The stepdad thing is actually not really even on my radar. Maybe because I don’t really know what a dad-type-person is supposed to look like, traditionally at least, or maybe it’s because I’m 25 or maybe it’s because I’ve only met this mysterious stepdad a handful of times. Regardless, everything else is really paramount in my mind right now.

Anyway, the point is I have a lot to sort out and it’s really hard for me but it has to happen if I’m going to come to terms with having an immediate family nearly quadruple the size of that which I was originally meant to have.

Frere’s 23rd Birthday Blowout

9 Mar

Frere turned 23 last week! Happy birthday, Frere!

Apparently, when your little brother enters into his solid 20’s, your own life begins to appear a bit tame. This is disturbing to me because I’m only 25 and I don’t feel tame but when I recount this story for you I fear I will come across as incredibly tame. Especially given my lack of posts the past week. Ish.

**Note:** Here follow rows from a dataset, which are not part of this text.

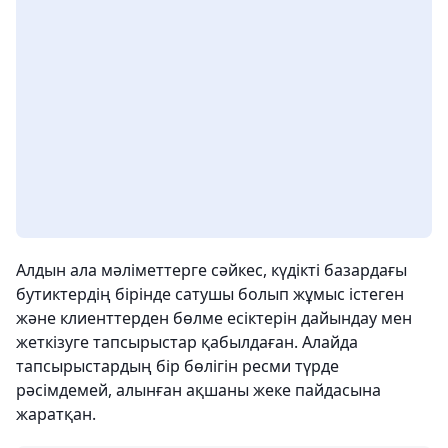
Алдын ала мәліметтерге сәйкес, күдікті базардағы
бутиктердің бірінде сатушы болып жұмыс істеген
және клиенттерден бөлме есіктерін дайындау мен
жеткізуге тапсырыстар қабылдаған. Алайда
тапсырыстардың бір бөлігін ресми түрде
рәсімдемей, алынған ақшаны жеке пайдасына
жаратқан.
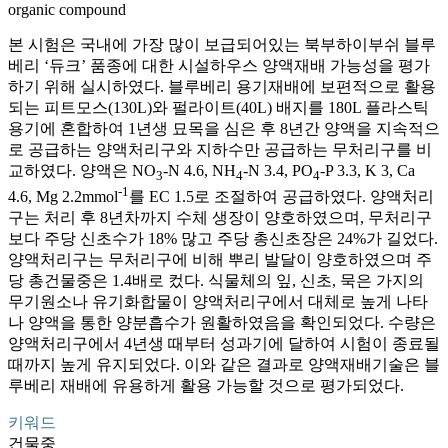
organic compound
본 시험은 국내에 가장 많이 보급되어있는 북부하이부쉬 블루
베리 ‘듀크’ 품종에 대한 시설하우스 양액재배 가능성을 평가
하기 위해 실시하였다. 블루베리 용기재배에 보편적으로 활용
되는 피트모스(130L)와 펄라이트(40L) 배지를 180L 플라스틱
용기에 혼합하여 1년생 묘목을 심은 후 8년간 양액을 지속적으
로 공급하는 양액처리구와 지하수만 공급하는 무처리구를 비
교하였다. 양액은 NO
-N 4.6, NH
-N 3.4, PO
-P 3.3, K 3, Ca
3
4
4
-1
4.6, Mg 2.2mmol
를 EC 1.5로 조절하여 공급하였다. 양액처리
구는 처리 후 8년차까지 수체 생장이 양호하였으며, 무처리구
보다 주당 신초수가 18% 많고 주당 총신초장은 24%가 길었다.
양액처리구는 무처리구에 비해 뿌리 발달이 양호하였으며 주
당 총건물중은 1.4배로 컸다. 식물체의 잎, 신초, 묵은 가지의
무기원소나 유기화합물이 양액처리구에서 대체로 높게 나타
나 양액을 통한 양분흡수가 원활하였음을 확인되었다. 수량은
양액처리구에서 4년생 때부터 성과기에 달하여 시험이 종료될
때까지 높게 유지되었다. 이와 같은 결과로 양액재배기술은 블
루베리 재배에 유용하게 활용 가능할 것으로 평가되었다.
키워드
건물중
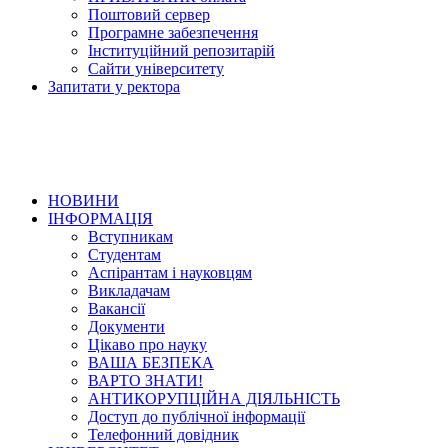
Поштовий сервер
Програмне забезпечення
Інституційний репозитарій
Сайти університету
Запитати у ректора
НОВИНИ
ІНФОРМАЦІЯ
Вступникам
Студентам
Аспірантам і науковцям
Викладачам
Вакансії
Документи
Цікаво про науку
ВАША БЕЗПЕКА
ВАРТО ЗНАТИ!
АНТИКОРУПЦІЙНА ДІЯЛЬНІСТЬ
Доступ до публічної інформації
Телефонний довідник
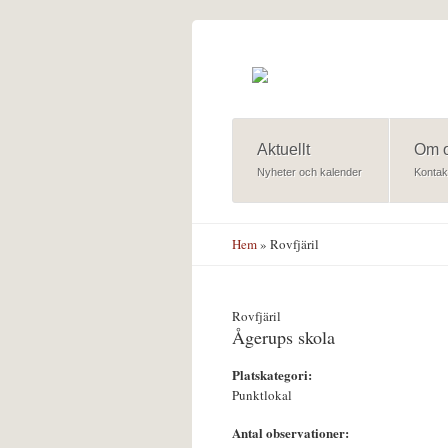
Hoppa till huvudinnehåll
Aktuellt
Om 
Nyheter och kalender
Kontak
Hem
» Rovfjäril
Rovfjäril
Ågerups skola
Platskategori:
Punktlokal
Antal observationer:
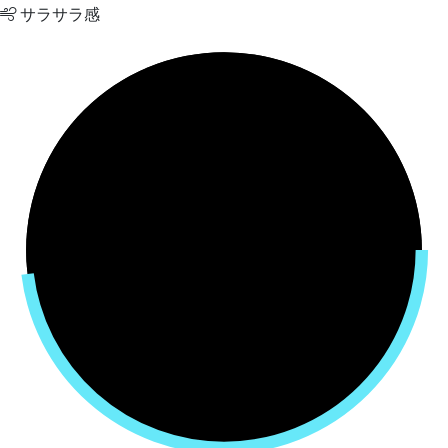
サラサラ感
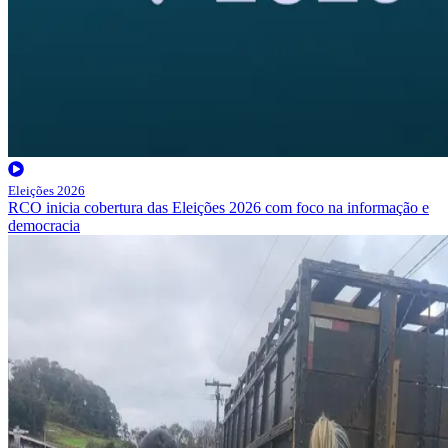
Eleições 2026
RCO inicia cobertura das Eleições 2026 com foco na informação e
democracia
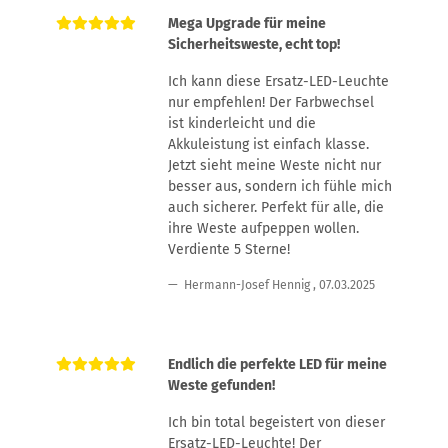
Mega Upgrade für meine
Sicherheitsweste, echt top!
Ich kann diese Ersatz-LED-Leuchte
nur empfehlen! Der Farbwechsel
ist kinderleicht und die
Akkuleistung ist einfach klasse.
Jetzt sieht meine Weste nicht nur
besser aus, sondern ich fühle mich
auch sicherer. Perfekt für alle, die
ihre Weste aufpeppen wollen.
Verdiente 5 Sterne!
Hermann-Josef Hennig
,
07.03.2025
Endlich die perfekte LED für meine
Weste gefunden!
Ich bin total begeistert von dieser
Ersatz-LED-Leuchte! Der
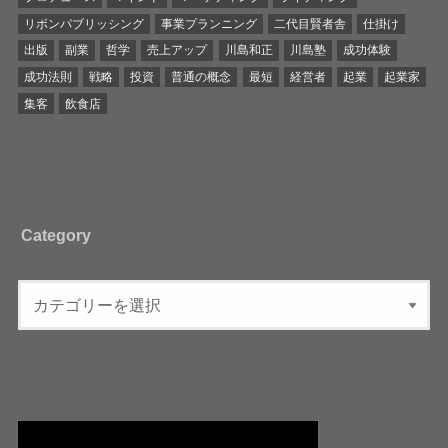
リボンパブリッシング
事業プランニング
二代目賢者舎
仕掛け
出版
副業
哲学
売上アップ
川島和正
川島塾
成功体験
成功法則
戦略
投資
普通の概念
最短
経営者
起業
起業家
集客
飲食店
Category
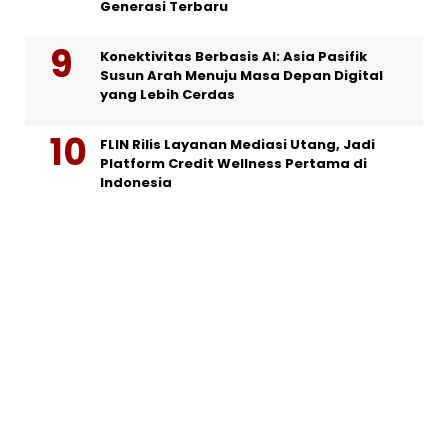
Generasi Terbaru
Konektivitas Berbasis AI: Asia Pasifik
Susun Arah Menuju Masa Depan Digital
yang Lebih Cerdas
FLIN Rilis Layanan Mediasi Utang, Jadi
Platform Credit Wellness Pertama di
Indonesia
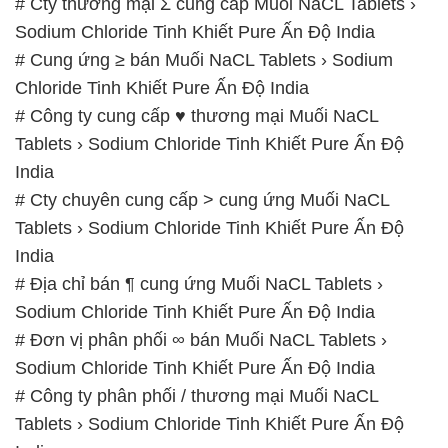
# Cty thương mại Σ cung cấp Muối NaCL Tablets ›
Sodium Chloride Tinh Khiết Pure Ấn Độ India
# Cung ứng ≥ bán Muối NaCL Tablets › Sodium
Chloride Tinh Khiết Pure Ấn Độ India
# Công ty cung cấp ♥ thương mại Muối NaCL
Tablets › Sodium Chloride Tinh Khiết Pure Ấn Độ
India
# Cty chuyên cung cấp > cung ứng Muối NaCL
Tablets › Sodium Chloride Tinh Khiết Pure Ấn Độ
India
# Địa chỉ bán ¶ cung ứng Muối NaCL Tablets ›
Sodium Chloride Tinh Khiết Pure Ấn Độ India
# Đơn vị phân phối ∞ bán Muối NaCL Tablets ›
Sodium Chloride Tinh Khiết Pure Ấn Độ India
# Công ty phân phối / thương mại Muối NaCL
Tablets › Sodium Chloride Tinh Khiết Pure Ấn Độ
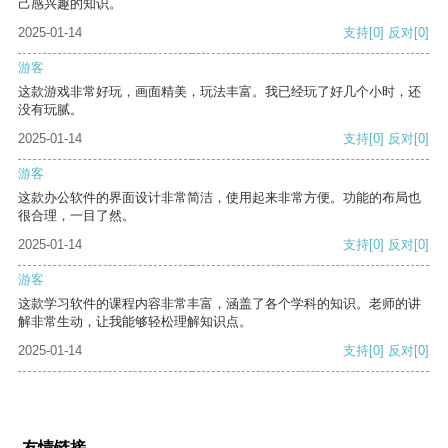
己感兴趣的知识。
2025-01-14
支持
[0]
反对
[0]
游客
这款游戏非常好玩，画面精美，玩法丰富。我已经玩了好几个小时，还
没有玩腻。
2025-01-14
支持
[0]
反对
[0]
游客
这款办公软件的界面设计非常简洁，使用起来非常方便。功能的布局也
很合理，一目了然。
2025-01-14
支持
[0]
反对
[0]
游客
这款学习软件的课程内容非常丰富，涵盖了各个学科的知识。老师的讲
解非常生动，让我能够轻松理解知识点。
2025-01-14
支持
[0]
反对
[0]
友情链接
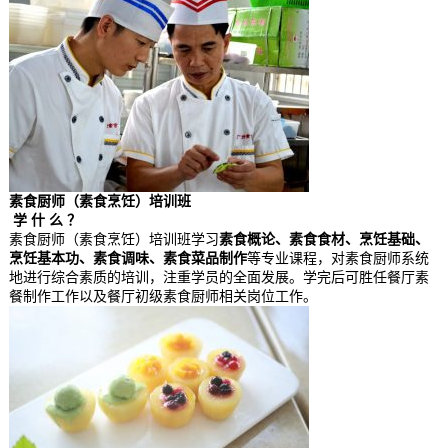
素食厨师（素食烹饪）培训班
学 什 么 ？
素食厨师（素食烹饪）培训班学习
素食概论、素食食材、烹饪基础、
烹饪基本功、素食调味、素食菜品制作
等专业课程，对素食厨师系统
地进行综合素质的培训，注重学员的全面发展。学完后可胜任餐厅素
餐制作工作以及餐厅初级素食厨师相关岗位工作。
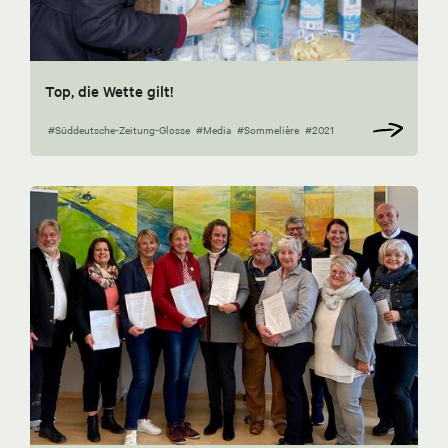
Top, die Wette gilt!
#Süddeutsche-Zeitung-Glosse
#Media
#Sommelière
#2021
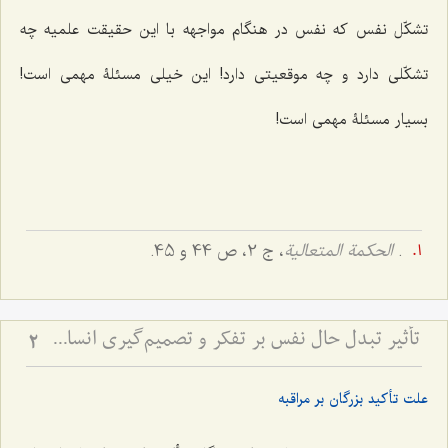
تشکّل نفس که نفس در هنگام مواجهه با این حقیقت علمیه چه
تشکّلى دارد و چه موقعیتى دارد! این خیلى مسئلۀ مهمی است!
بسیار مسئلۀ مهمی است!
.
الحکمة المتعالیة
، ج 2، ص 44 و 45.
تأثیر تبدل حال نفس بر تفکر و تصمیم‌گیری انسان - نقش مراقبه در ثبات فکری و اتصال به عالم قدس
2
علت تأکید بزرگان بر مراقبه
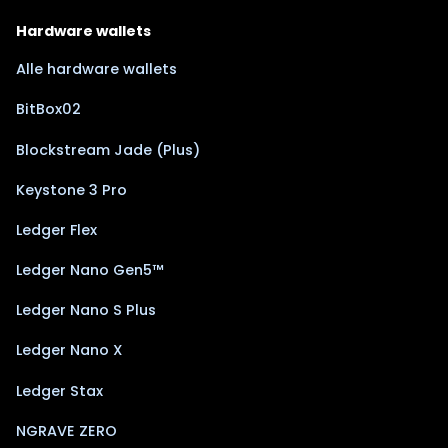
Hardware wallets
Alle hardware wallets
BitBox02
Blockstream Jade (Plus)
Keystone 3 Pro
Ledger Flex
Ledger Nano Gen5™
Ledger Nano S Plus
Ledger Nano X
Ledger Stax
NGRAVE ZERO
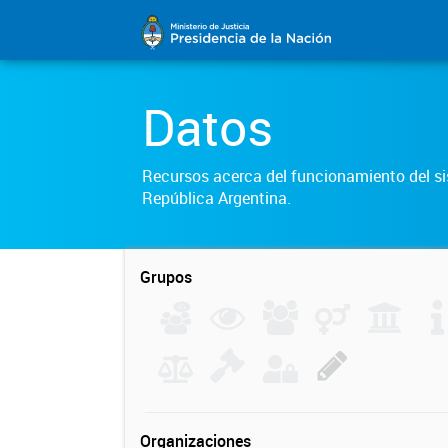
Datos
Recursos acerca del funcionamiento del sis
República Argentina.
Grupos
Organizaciones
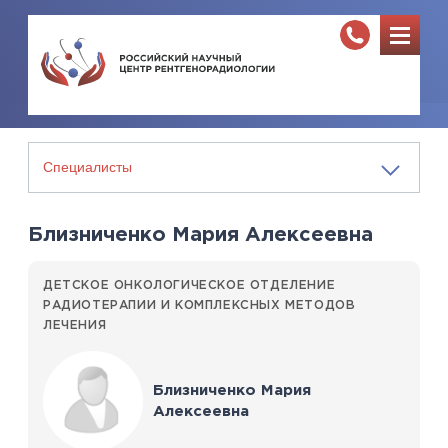
Близниченко Мария Алексеевна
ДЕТСКОЕ ОНКОЛОГИЧЕСКОЕ ОТДЕЛЕНИЕ
РАДИОТЕРАПИИ И КОМПЛЕКСНЫХ МЕТОДОВ
ЛЕЧЕНИЯ
Близниченко Мария
Алексеевна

After Frere remarked that he has not really celebrated a birthday since his 21st, I invited Frere to come into NYC for a night out. My mental plan, which was formed about a week in advance, involved me taking Frere out to a nice seafood restaurant on Saturday night and then have people over to my apartment for drinks and snacks before going out in my neighborhood.

My mental plan was shot to hell when I forgot to invite people over until two days before the party and when Frere and his friend missed their train and when our backup restaurant turned out to be an abandoned warehouse. But it all turned out ok when we got a nice table at a nice French restaurant two blocks from my apartment and when my homemade buffalo chicken dip melted into gooey heaven and when enough friends showed up that it was a party but it wasn’t too crowded.

And then the fun began. Frere started drinking around 7:30pm, well before I dared venture into an elevated BAC. I know, I’m lame, but I started an hour later when two of our three Quasi Stepsisters arrived. Anyway, the party picked up speed circa 10pm when we blasted music and played card games and sped down the road to blackout city. When it was time to go, Frere, Twin, and I all took a drink with us for the 12 block walk. Twin shoved a beer bottle in her coat pocket, I stealthily carried an almost-empty solo cup, and Frere strutted out the door with his nearly-full solo cup in plain view. As Twin and I hopped in a cab (yes, we’re that lazy), the other drunkards marched toward the bar.

Fast forward about 15 minutes and Frere and co should have arrived. I send him a text asking where they are.

“I got pulled over by NYPD for open container. They’re getting my info.”

Um, I’m sorry, what? You got pulled over on foot? Eight blocks from my apartment? I refrained from freaking out when he walked into the bar a few minutes later, $15 ticket in hand. Not that I’m surprised, but I’ve carried many solo cups and beers and road sodas down the street without ever running into a cop who actually cared enough to pull me over and issue a ticket!

Then Frere went home with Twin’s roommate’s ex-boyfriend’s ex-girlfriend.

And then he realized his $15 ticket is actually a court summons.

Now how’s that for a birthday blowout?